The base version of IntelliJ is FOSS, and they kinda offer perpetual licenses for their paid applications. If you subscribe for an entire year, you get a perpetual fallback license. It's just a license for an older version of the software, but you get to keep it forever. https://sales.jetbrains.com/hc/en-gb/articles/207240845-What-is-a-perpetual-fallback-license

[–] DudeDudenson@lemmings.world -4 points 6 months ago (2 children)

The base version of IntelliJ is FOSS, and they kinda offer perpetual licenses for their paid applications. If you subscribe for an entire year, you get a perpetual fallback license. It's just a license for an older version of the software, but you get to keep it forever. https://sales.jetbrains.com/hc/en-gb/articles/207240845-What-is-a-perpetual-fallback-license

You know that any software that requires a login or can update on its own can be bricked at a moment's notice if someone in legal or accounting changes their mind about the whole "perpetual" thing.

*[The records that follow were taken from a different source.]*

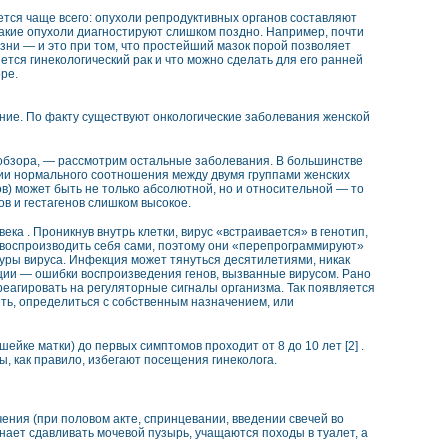
ется чаще всего: опухоли репродуктивных органов составляют
о такие опухоли диагностируют слишком поздно. Например, почти
езни — и это при том, что простейший мазок порой позволяет
тся гинекологический рак и что можно сделать для его ранней
ре.
ние. По факту существуют онкологические заболевания женской
 обзора, — рассмотрим остальные заболевания. В большинстве
нии нормального соотношения между двумя группами женских
ов) может быть не только абсолютной, но и относительной — то
в и гестагенов слишком высокое.
ка . Проникнув внутрь клетки, вирус «встраивается» в генотип,
 воспроизводить себя сами, поэтому они «перепрограммируют»
туры вируса. Инфекция может тянуться десятилетиями, никак
ации — ошибки воспроизведения генов, вызванные вирусом. Рано
реагировать на регуляторные сигналы организма. Так появляется
еть, определиться с собственным назначением, или
ейке матки) до первых симптомов проходит от 8 до 10 лет [2] .
, как правило, избегают посещения гинеколога.
ения (при половом акте, спринцевании, введении свечей во
инает сдавливать мочевой пузырь, учащаются походы в туалет, а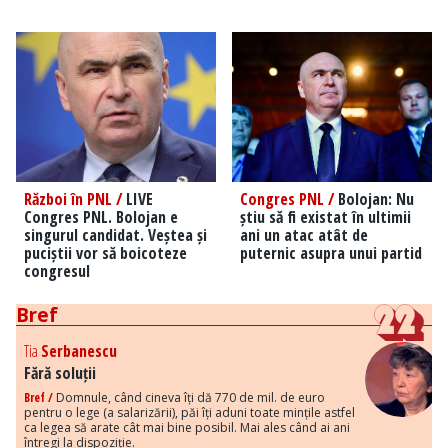
Război în PNL /
LIVE
Congres PNL /
Bolojan: Nu
Congres PNL. Bolojan e
știu să fi existat în ultimii
singurul candidat. Veștea și
ani un atac atât de
puciștii vor să boicoteze
puternic asupra unui partid
congresul
Bref
Tia
Serbanescu
Fără soluții
Bref /
Domnule, când cineva îți dă 770 de mil. de euro
pentru o lege (a salarizării), păi îți aduni toate mințile astfel
ca legea să arate cât mai bine posibil. Mai ales când ai ani
întregi la dispoziție.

[–] FrostyPolicy@suppo.fi 12 points 6 months ago (1 children)

It doesn't auto update and you don't need to login. You can enter your key directly.

[–] Railcar8095@lemm.ee -1 points 6 months ago (1 children)

Does it require internet at any point to activate/check the key? If so it's the same with extra steps.

[–] FrostyPolicy@suppo.fi 5 points 6 months ago

There's a dialog within the program to enter your key though I haven't checked if it connects to the internet at that point. I use an account so I can easily use it on several computers.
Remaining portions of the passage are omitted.